Chances are, as you read this, you’re no more than 3 metres away from a Casio F-91. It’s still the first watch for generations of children, the choice of half the British Army’s regiments (and practically standard issue for military training) and you’ll find them abandoned in office drawers, forgotten in bags, Blu-tacked to the dashboards of cars and even on wrists.
Casio wouldn’t tell me how many F91-Ws they’ve precision-glued together since 1991, but it’s got to be a few million. But this ubiquity is far from a bad thing. There’s an argument that the F91 is as much a Watchworld classic as the Rolex Submariner, the Omega Speedmaster or the Jaeger-LeCoultre Reverso.
I’ll stick my neck out here. In my view, this £8 watch does the whole ‘form and function’ thing just as well as any other classic watch. But it’s the best kind of classic; a democratic one that pretty much anyone can afford and enjoy.
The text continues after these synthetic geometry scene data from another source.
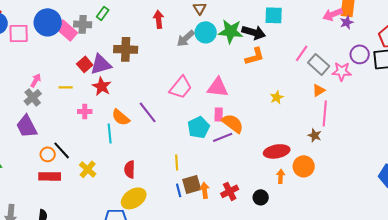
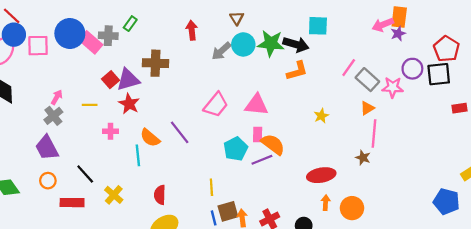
orange circle: (48, 154) -> (48, 181), moved
orange circle: (304, 166) -> (352, 208), moved

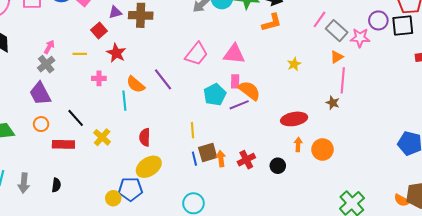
purple triangle: (128, 80) -> (115, 12), moved, size x0.6

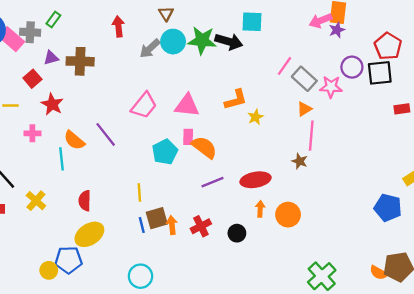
orange L-shape: (272, 22) -> (236, 100), moved
purple line: (239, 105) -> (213, 182), moved

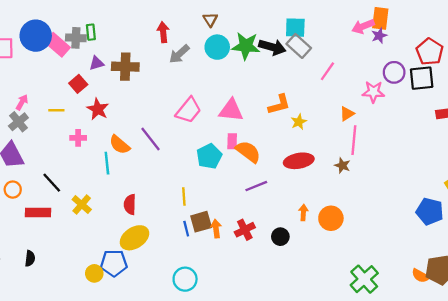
green rectangle: (53, 19) -> (91, 32), moved, turned -42
gray arrow: (150, 48) -> (179, 54), moved
gray rectangle: (304, 79) -> (299, 46), moved
red ellipse: (255, 180) -> (299, 161), moved

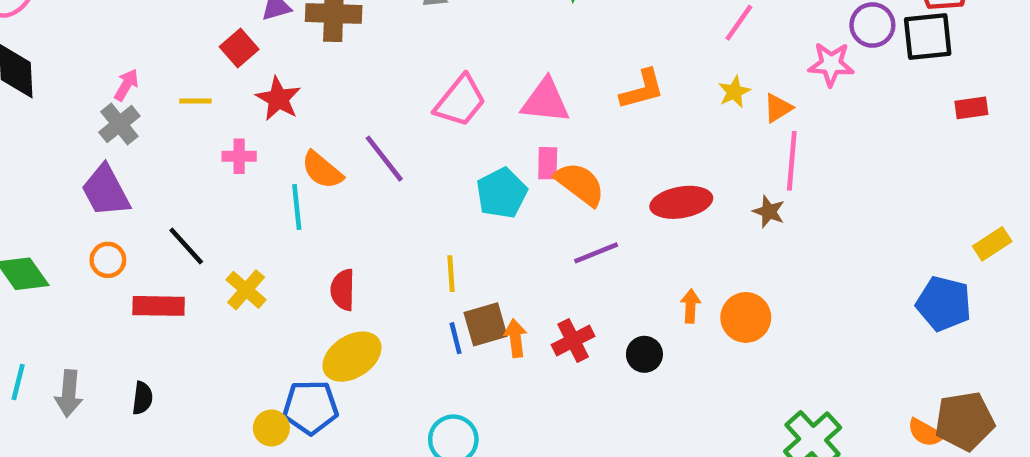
yellow star: (299, 122) -> (734, 92), moved

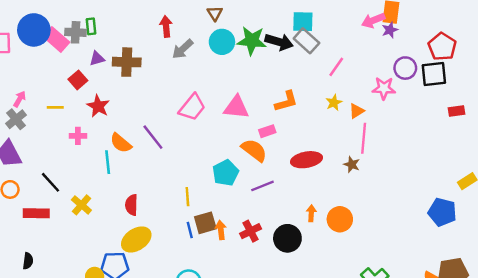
pink rectangle: (548, 163) -> (267, 131), moved, turned 70
cyan pentagon: (502, 193) -> (226, 173), moved
black circle: (644, 354) -> (287, 238), size x1.5

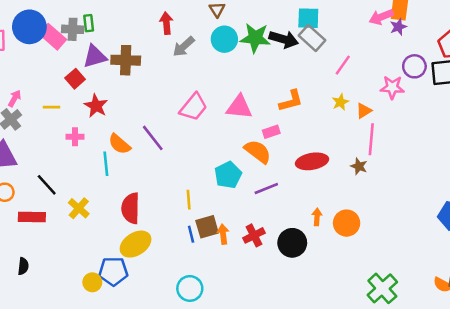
purple triangle: (97, 59) -> (95, 56), size x1.5
red semicircle: (131, 205) -> (131, 208), size x1.4

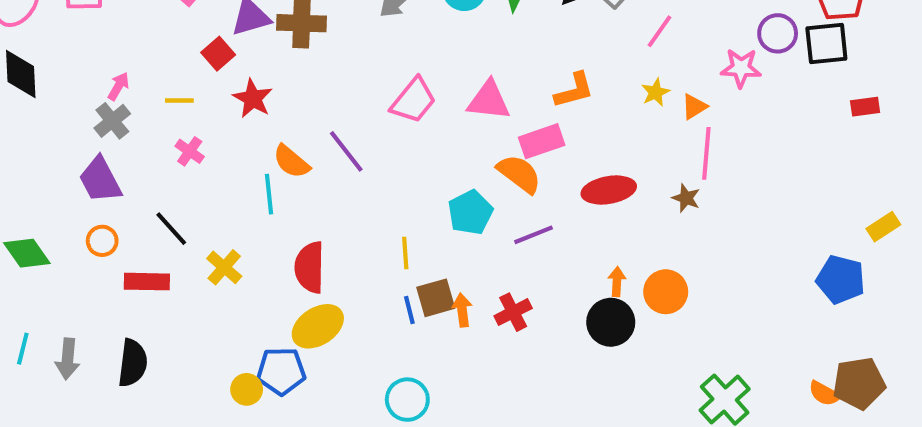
pink rectangle: (271, 132) -> (542, 141), size x1.5
pink cross: (75, 137) -> (190, 151), moved, turned 35
black circle: (292, 243) -> (611, 322), moved
black semicircle: (23, 266) -> (133, 363), size x1.6

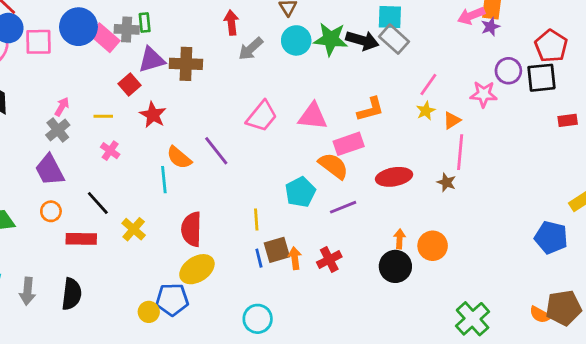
pink line: (660, 31) -> (428, 85), moved

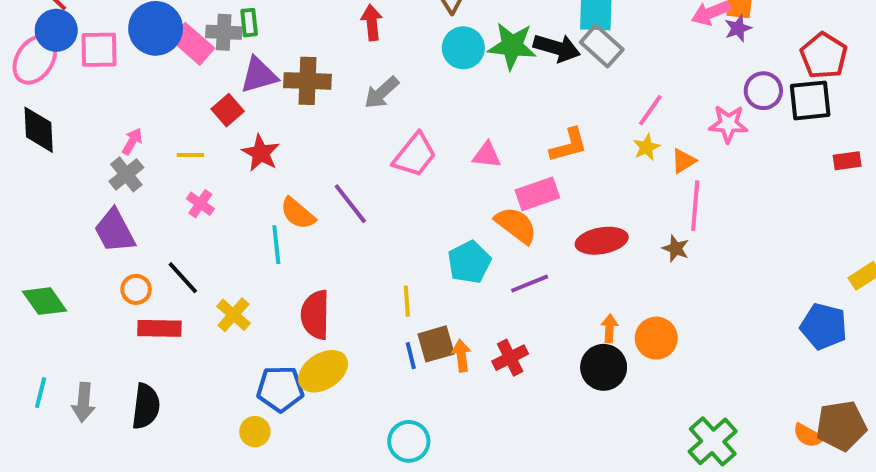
gray arrow: (251, 49) -> (382, 93), moved
pink triangle: (313, 116) -> (487, 155), size x0.7
orange circle: (51, 211) -> (136, 289), moved
blue pentagon: (172, 299) -> (280, 389), moved

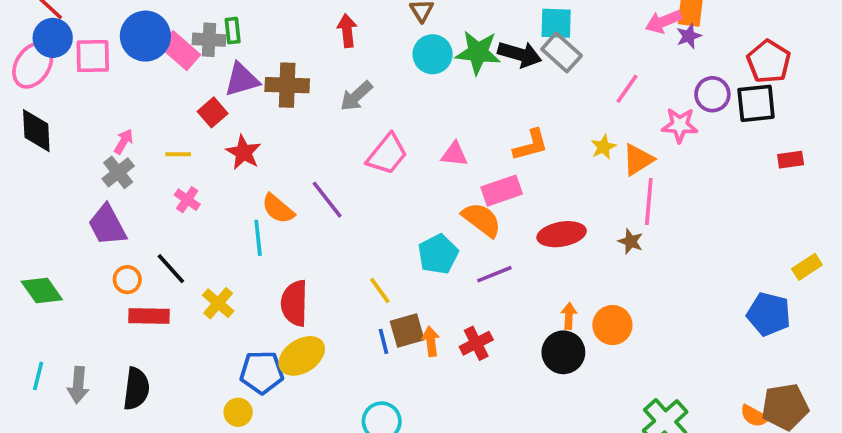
pink line: (650, 110) -> (627, 89), moved
orange triangle: (683, 161) -> (638, 160), size x1.4
yellow line: (407, 301) -> (380, 291), turned -32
No waiting lists, no buzz-to-enter heavy-carpeted boutiques, no sniffy watch salesmen. Just nip on line and your F will be beeping happily from a box on your doormat the next day.
When you unbox it, you’ll find you even get an instruction leaflet, clearly designed by a particularly devious, wizened and ancient origami master at the very top of his game. Although it’s tiny, it unfolds to the size of an OS map of Europe. Seriously, don’t bother with wallpaper – it’s cheaper to buy a crateful of F-91s and use the instruction leaflets. Two per wall should do you. I swear it’s even got a section in medieval Catalan.
This is a watch for less than the price of two pints of London Pride, a couple of Starbucks coffees (although I’d argue S’bucks has little to do with coffee) or a 3 minute parking ticket in central Oxford. Yet cheap doesn’t mean nasty. Not so much Sub as subfusc, it quietly and efficiently gets on with telling you the time (the date, the day and a few other useful things like when you need to wake up) without fuss. That’s what most people want a watch for.
And these things are practically indestructible. Check the wrist of your garage mechanic. Your builder… And there’s a guy in Spain who has even filled his with olive oil (seriously) and pressure tested it to depths that would have that Submariner weeping.
Talking with ex and serving soldiers, they remember their F-91s from their time in camo (or more likely No5 dress) and they remember them fondly. As one said, “Robust doesn’t do the F-91 justice.” Another one talked of how his F (see, the affection of an abbreviated nickname already) had done everything he’d asked of it through two tours in Afghanistan, all without failing once or even needing a new battery.
Believe me, when someone hits the big red button there’ll be three things left: Nissan Micras, smiling, smug cockroaches and F-91s. And the F-91s will still be going ‘beep’ every hour.